WORK ITEM: Set down all the entries again, word for word.

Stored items
▬▬▬▬▬▬▬▬▬▬

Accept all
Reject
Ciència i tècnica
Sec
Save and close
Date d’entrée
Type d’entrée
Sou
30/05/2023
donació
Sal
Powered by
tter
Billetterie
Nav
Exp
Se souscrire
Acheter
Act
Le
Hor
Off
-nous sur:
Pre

▬▬▬▬▬▬▬▬▬▬

RESULT OF THIS EXERCISE:
Accept all
Reject
Ciència i tècnica
Sec
Save and close
Date d’entrée
Type d’entrée
Sou
30/05/2023
donació
Sal
Powered by
tter
Billetterie
Nav
Exp
Se souscrire
Acheter
Act
Le
Hor
Off
-nous sur:
Pre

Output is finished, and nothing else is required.